“On peut toujours faire des lâchers Nesidiocorus pour maitriser Tuta Absoluta, mais à quel coût ? “: Rachid El Aini, Groupe SAOAS

Rachid ELAini

Tuta Absoluta, appelée également la mineuse sud-américaine de la tomate a marqué son retour cette campagne dans la région de Souss-Massa. Les dégâts sont palpables sur la culture de la Tomate, bien qu’elle puisse s’attaquer également à d’autres cultures. M.Rachid El Aini responsable du pôle lutte intégrée au groupe SAOAS nous parle de ce come-back .

HTN : Cette campagne la Tuta absoluta a fait  des dégâts importants, rappelant ses débuts, en tant qu’ingénieur phytiatre, à quoi est dû ce come-back ?

R.El Aini : Tuta Absoluta est un ravageur qui a débarqué en 2008 et qui a constitué une surprise pour les agriculteurs. C’était un nouveau ravageur pour le Maroc. Qui dit un nouveau ravageur, dit de nouvelles stratégies de lutte. Environ deux ans après cet incident, les producteurs ont pu maitriser ce fléau et on a vu une chute des dégâts qui est passée de 80% sous serres – voire même plus en plein champs-  jusqu’à des taux de 5 à 10%. Cette baisse a été le fruit du travail des agriculteurs qui ont su s’adapter à cette nouvelle situation à travers de nouvelles méthodes de gestion et de lutte. En parallèle il y a eu plusieurs homologations de nouveaux produits  phytosanitaires qui se sont avérés efficaces.

Il faut noter également que les dégâts  qui ont été causés par Tuta Absoluta ont été mitigés et dépendaient principalement du degré de technicité de chaque ferme. L’étanchéité est la pièce maitresse de tout programme de lutte, en la combinant avec la désinfection des structures, l’utilisation des plants indemnes, l’application des traitements préventifs, l’élimination du feuillage attaqué durant tout le cycle de la culture, l’utilisation des pièges à phéromones pour le monitoring et/ou le piégeage de masse et l’utilisation des insectes auxiliaires il a été possible de maitriser l’effet du ravageur.

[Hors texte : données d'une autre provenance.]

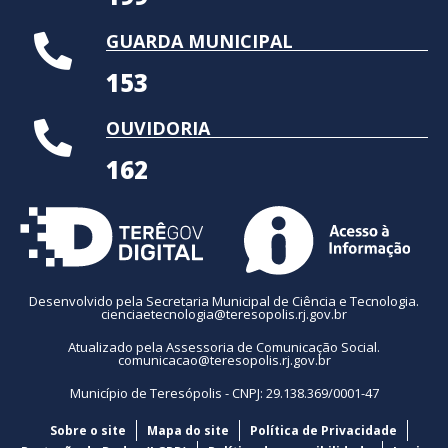
GUARDA MUNICIPAL
153
OUVIDORIA
162
Desenvolvido pela Secretaria Municipal de Ciência e Tecnologia.
cienciaetecnologia@teresopolis.rj.gov.br
Atualizado pela Assessoria de Comunicação Social.
comunicacao@teresopolis.rj.gov.br
Município de Teresópolis - CNPJ: 29.138.369/0001-47
Sobre o site
Mapa do site
Política de Privacidade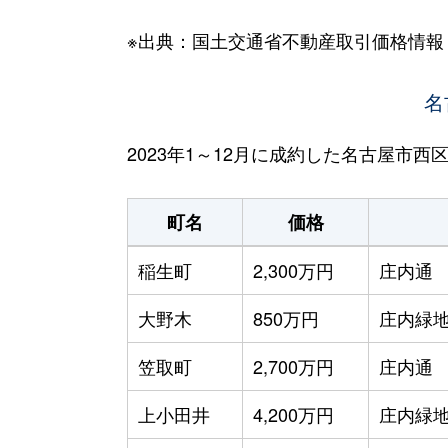
※出典：国土交通省不動産取引価格情報
名
2023年1～12月に成約した名古屋市
町名
価格
稲生町
2,300万円
庄内通
大野木
850万円
庄内緑
笠取町
2,700万円
庄内通
上小田井
4,200万円
庄内緑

Tous ces efforts ont permis d’atténuer la sévérité de la Tuta Absoluta et ont fait classer ce ravageur en deuxième rang après la mouche blanche combinée avec le virus TYLC.

Une fois que les producteurs voyaient peu de dégâts, certains ont arrêté ou atténué leurs investissements dédiés au contrôle de la Tuta (main d’œuvre pour l’élimination des feuilles  attaquées, traitements  …). Pour eux, ces investissements n’étaient plus justifiés puisque les dégâts n’affectaient plus la rentabilité de la culture.

HTN : Nous avons remarqué qu’il y’a une rupture de stock en insecticides homologués sur ce ravageur et que la plupart ne sont plus efficaces, pourquoi ?

R.El Aini : Tout à fait. Il y a une rupture des stocks pour les produits homologués contre Tuta. La profession, y compris les producteurs et les distributeurs des produits, ont été surpris par l’ampleur du problème. Les prévisions des maisons phytosanitaires se font généralement sur les réalisations des années précédentes avec des ajustements qui se font au cours de la campagne, mais l’ampleur a été plus importante de ce qu’on attendait.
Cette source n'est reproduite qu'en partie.